Hispanic investors have a strong appetite for financial education and more sophisticated investment knowledge, according to a recent Wells Fargo survey.
Almost half of surveyed Hispanics (45%) say that no one ever taught them about saving and investing (versus 31% of U.S. investors overall), and three out of four (76%) wish they had learned more about managing money when they were growing up (compared to 61% of U.S. investors overall). Most Hispanic investors (72%) stated they wish they knew more about investing in mutual funds, stocks, and bonds (versus 64% of U.S. investors overall).
Despite a strong interest in personal finance and investing, one in three Hispanic investors surveyed (34%) do not feel comfortable investing in mutual funds, stocks, or bonds (versus 27% among U.S. investors overall). However, if they did invest in stocks and bonds, most Hispanics surveyed (70%) felt they would earn money on those investments (12% feel they would lose money, and 18% feel they would break even).
These findings highlight some interesting attitudes among Hispanic investors and shed light on their strong desire for more education on the fundamentals of investing," said Steve Novak, Senior Investment Strategist, Wells Fargo Private Bank. "Our findings suggest there’s an opportunity to bolster the investing confidence of Hispanics through knowledge so they can act on what they intuitively know to be true around the importance of investing for their financial futures."
Additionally, survey responses indicate Hispanic investors are far more risk-averse than others, with almost half (47%) preferring to put money for the future into savings with no risk of losing it (compared to 35% of U.S. investors overall). More than half (56%) of Hispanic investors feel that the best place to keep their savings is in bank accounts (38%) or real estate (18%). In contrast, fewer than half (45%) of all U.S. investors feel that the best place to keep their savings is in bank accounts (32%) or real estate (13%).
One in ten (10%) Hispanic investors give themselves an ‘A’ when it comes to their financial and investing literacy (versus 17% among U.S. investors overall). Half of Hispanic investors (47%) give themselves a grade of ‘B’, and another third (34%) give themselves a ‘C’ (similar to U.S. investors overall).

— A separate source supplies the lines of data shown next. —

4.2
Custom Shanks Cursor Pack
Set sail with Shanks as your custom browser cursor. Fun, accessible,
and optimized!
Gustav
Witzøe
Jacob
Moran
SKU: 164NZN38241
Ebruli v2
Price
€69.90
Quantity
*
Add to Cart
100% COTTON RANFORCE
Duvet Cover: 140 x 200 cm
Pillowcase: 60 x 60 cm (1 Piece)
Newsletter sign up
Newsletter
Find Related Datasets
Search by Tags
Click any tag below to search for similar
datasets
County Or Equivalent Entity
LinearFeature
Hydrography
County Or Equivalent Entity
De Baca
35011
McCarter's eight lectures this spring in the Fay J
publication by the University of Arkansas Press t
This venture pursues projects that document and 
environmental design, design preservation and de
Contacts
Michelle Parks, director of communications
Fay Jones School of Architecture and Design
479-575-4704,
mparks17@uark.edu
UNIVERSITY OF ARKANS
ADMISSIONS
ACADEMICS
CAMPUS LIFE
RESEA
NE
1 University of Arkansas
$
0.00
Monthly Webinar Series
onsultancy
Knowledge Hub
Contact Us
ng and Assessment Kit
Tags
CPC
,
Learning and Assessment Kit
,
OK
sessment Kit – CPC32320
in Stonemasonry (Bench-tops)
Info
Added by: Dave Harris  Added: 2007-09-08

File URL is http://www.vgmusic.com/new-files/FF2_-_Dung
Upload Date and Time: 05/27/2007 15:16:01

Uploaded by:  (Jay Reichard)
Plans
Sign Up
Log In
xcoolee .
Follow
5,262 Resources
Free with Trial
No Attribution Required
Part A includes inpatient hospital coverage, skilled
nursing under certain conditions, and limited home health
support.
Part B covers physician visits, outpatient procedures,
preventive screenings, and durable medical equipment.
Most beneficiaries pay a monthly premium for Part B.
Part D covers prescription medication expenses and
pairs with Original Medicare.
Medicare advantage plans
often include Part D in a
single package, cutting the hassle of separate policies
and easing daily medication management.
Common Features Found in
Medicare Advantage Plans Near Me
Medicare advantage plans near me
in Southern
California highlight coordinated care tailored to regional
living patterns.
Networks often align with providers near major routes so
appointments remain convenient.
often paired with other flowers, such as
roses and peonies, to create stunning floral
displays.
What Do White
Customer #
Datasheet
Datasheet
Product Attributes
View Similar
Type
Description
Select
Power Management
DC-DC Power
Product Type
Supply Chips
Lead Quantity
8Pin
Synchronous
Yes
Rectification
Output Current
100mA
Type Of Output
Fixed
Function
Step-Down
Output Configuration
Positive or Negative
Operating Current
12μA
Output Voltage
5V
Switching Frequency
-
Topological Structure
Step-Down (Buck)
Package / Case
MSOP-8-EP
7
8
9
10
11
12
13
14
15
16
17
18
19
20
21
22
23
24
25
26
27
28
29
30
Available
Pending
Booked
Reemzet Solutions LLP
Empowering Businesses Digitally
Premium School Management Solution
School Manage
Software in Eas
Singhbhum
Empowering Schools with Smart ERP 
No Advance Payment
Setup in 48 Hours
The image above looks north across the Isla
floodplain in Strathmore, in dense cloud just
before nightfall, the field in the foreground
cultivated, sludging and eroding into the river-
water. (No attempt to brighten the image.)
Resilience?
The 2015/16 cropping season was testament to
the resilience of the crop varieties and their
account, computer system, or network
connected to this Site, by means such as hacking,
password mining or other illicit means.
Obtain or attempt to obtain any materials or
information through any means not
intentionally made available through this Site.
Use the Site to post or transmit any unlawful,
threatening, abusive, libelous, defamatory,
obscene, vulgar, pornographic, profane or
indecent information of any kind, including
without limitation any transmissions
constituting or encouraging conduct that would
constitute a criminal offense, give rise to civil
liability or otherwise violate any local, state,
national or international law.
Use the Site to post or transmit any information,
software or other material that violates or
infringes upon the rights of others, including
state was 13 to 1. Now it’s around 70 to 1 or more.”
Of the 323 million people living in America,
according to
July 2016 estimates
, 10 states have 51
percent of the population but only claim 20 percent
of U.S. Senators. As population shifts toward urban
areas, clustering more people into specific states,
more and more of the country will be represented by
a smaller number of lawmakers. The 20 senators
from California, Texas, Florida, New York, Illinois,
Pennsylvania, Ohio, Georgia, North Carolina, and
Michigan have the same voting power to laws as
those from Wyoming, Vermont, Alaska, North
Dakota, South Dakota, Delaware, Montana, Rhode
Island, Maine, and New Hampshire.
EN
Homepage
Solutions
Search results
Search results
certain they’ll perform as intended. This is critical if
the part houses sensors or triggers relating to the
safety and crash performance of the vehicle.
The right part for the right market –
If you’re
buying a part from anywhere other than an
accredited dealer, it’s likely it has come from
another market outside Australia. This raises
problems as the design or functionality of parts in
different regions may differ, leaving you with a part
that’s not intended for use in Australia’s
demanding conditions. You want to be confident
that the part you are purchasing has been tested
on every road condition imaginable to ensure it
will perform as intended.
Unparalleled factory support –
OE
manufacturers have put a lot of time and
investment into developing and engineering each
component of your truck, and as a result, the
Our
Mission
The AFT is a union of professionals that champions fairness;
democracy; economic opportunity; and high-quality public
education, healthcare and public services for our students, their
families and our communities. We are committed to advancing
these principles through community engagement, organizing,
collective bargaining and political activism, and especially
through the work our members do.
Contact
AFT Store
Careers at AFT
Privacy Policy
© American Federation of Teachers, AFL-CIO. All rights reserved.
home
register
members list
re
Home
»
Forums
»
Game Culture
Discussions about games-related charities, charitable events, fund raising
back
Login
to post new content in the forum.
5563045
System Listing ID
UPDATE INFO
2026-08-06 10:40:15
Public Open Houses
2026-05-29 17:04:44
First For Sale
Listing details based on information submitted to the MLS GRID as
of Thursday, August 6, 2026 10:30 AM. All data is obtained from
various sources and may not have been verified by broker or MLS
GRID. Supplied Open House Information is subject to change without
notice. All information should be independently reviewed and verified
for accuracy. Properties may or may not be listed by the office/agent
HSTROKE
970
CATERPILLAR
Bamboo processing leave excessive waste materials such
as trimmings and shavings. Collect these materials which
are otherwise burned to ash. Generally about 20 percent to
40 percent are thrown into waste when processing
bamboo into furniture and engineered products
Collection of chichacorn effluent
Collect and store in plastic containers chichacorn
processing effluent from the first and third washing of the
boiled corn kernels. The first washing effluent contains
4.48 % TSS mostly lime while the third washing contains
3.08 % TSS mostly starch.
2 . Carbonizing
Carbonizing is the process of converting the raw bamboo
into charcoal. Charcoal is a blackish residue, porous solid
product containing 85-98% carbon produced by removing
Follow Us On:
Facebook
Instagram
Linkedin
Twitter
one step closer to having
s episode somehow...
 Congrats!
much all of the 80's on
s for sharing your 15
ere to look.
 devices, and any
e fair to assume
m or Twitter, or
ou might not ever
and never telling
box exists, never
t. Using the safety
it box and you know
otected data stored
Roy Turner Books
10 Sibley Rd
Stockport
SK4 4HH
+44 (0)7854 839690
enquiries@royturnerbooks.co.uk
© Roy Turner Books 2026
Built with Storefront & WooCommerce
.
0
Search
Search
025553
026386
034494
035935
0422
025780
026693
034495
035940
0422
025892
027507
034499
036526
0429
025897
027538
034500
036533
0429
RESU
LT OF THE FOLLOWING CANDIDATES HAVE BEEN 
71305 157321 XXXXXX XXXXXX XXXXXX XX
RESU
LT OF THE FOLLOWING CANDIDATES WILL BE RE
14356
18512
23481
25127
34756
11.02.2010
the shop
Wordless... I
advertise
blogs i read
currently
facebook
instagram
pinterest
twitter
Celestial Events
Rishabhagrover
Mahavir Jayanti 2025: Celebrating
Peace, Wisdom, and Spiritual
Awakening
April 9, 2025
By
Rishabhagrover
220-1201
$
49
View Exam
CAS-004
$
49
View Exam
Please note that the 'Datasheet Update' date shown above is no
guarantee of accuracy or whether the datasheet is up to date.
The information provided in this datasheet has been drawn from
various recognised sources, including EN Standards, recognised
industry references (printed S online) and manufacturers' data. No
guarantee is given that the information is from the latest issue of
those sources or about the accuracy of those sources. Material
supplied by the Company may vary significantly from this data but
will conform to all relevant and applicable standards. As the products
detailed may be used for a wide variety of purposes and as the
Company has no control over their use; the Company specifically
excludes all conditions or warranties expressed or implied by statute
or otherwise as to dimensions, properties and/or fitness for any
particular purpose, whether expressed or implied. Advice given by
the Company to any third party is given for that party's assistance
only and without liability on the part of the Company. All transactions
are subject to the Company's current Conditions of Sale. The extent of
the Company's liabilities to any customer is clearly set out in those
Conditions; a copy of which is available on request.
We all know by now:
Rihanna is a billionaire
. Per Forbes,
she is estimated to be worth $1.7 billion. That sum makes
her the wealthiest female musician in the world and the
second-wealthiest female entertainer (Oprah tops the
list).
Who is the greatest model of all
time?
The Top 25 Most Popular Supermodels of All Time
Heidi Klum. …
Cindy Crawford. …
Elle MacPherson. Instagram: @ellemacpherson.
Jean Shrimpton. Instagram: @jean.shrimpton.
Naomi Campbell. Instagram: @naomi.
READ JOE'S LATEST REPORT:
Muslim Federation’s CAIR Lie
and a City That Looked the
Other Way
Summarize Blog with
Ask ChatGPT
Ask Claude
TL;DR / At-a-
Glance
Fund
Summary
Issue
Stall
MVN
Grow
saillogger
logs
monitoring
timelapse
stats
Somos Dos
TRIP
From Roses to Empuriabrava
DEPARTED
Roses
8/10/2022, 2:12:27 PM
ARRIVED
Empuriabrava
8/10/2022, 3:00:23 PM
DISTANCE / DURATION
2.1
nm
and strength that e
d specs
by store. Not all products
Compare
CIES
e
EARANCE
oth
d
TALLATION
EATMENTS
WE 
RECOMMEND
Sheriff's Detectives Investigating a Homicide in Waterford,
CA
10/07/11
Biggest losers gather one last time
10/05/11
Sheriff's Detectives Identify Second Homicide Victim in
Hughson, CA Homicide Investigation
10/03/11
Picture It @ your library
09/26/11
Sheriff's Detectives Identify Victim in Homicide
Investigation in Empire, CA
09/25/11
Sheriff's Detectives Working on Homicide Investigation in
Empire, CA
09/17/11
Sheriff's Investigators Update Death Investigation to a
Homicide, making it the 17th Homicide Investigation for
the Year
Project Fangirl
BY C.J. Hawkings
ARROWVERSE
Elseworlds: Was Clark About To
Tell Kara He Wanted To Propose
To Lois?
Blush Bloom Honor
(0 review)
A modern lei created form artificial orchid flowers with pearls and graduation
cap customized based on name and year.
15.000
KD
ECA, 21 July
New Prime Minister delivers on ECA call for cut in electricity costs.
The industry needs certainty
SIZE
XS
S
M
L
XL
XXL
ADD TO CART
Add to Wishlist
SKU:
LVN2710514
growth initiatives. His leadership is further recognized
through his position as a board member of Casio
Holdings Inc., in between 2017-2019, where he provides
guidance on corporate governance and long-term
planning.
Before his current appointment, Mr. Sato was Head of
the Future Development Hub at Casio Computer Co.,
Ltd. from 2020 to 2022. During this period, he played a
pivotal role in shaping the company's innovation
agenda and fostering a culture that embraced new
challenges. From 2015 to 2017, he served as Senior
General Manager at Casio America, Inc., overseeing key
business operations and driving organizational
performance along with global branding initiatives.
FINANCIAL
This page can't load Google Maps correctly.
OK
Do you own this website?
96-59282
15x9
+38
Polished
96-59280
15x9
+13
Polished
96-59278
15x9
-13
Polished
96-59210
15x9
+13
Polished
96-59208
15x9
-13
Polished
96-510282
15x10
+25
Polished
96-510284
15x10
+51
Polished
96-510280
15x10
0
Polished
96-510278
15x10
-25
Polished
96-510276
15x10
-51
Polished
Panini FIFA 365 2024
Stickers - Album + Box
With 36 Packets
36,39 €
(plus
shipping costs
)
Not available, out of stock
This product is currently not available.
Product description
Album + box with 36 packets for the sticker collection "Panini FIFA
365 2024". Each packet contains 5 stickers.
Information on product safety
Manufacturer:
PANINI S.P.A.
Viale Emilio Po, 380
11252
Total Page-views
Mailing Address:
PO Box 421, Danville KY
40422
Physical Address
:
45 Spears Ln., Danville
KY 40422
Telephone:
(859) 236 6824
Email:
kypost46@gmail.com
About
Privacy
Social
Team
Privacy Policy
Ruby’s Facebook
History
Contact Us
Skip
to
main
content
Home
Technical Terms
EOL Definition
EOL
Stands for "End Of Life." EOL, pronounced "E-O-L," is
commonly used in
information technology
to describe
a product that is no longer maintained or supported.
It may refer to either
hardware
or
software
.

Strong Connection to Family and Community
Family dynamics play a significant role in how Hispanic investors think about their personal finances and financial future. This is true in terms of lessons learned about money growing up, a sense of responsibility for taking care of family members financially, and how they think about their future retirement.
Fifty-five percent of Hispanic investors agree that "raising and investing in kids is the best retirement plan," compared to 41% among U.S. investors overall, and one quarter (24%) expect to rely on family members to live and make ends meet in retirement, compared to 13% of U.S. investors overall.
Hispanic investors are also more likely than other investors to lend and borrow money within their families. Almost 60% provide financial support to others in their families or communities, compared to 44% of U.S. investors overall, while half (54%) have lent or given money to an adult family member in the last year, compared to 39% of U.S. investors overall. Of those providing financial support to others, 81% provide direct financial support by giving money or paying bills. Thirty-one percent of Hispanic investors are supporting adult children, parents, grandparents, extended family, or others, compared to 26% of U.S. investors overall, and 6% are providing financial support for people who live outside the U.S. (compared to 1% of U.S. investors overall).
Among Hispanic investors with kids, 28% say they want their kids out of the house and on their own the day they turn 18 (same as U.S. investors overall). Fifty-nine percent say they want to have money to pass on to family or friends (similar to U.S. investors overall), and 17% say that wanting assets for an inheritance most motivates them to build up their savings and investments (compared to 8% of U.S. investors overall).
Conversations with Parents
Nearly all Hispanic investors polled (92%) say their parents talked "a lot" or "sometimes" about the value and importance of hard work when they were growing up (similar to 89% of U.S. investors overall), but fewer than half said their parents talked as much about financial issues, including:
- how they managed money and spending (45%, similar to 40% of U.S. investors overall)
- what they were saving for and how much (36%, similar to 31% of U.S. investors overall)
- how they were planning for retirement (29%, similar to 33% of U.S. investors overall)
- how much money they made (27%, higher than 19% of U.S. investors overall)
How the Industry Stacks Up
More than half (57%) feel that the financial issues and needs of Hispanic Americans are different from other Americans. Currently, Hispanic investors give above-average grades to their primary banks or financial institutions with which they do the most business. The average grade for being Hispanic-friendly was a ‘B’, and for addressing the needs of Hispanic customers, they received a ‘B’.
At the same time, 76% of Hispanic investors say financial services providers treat them with respect, yet 46% feel like they don’t have enough money to get personal attention from banks. The survey revealed that 35% of respondents age 25-39 prefer financial professionals who are Hispanic (compared to 26% of those age 40-49 and 13% of those age 50-59).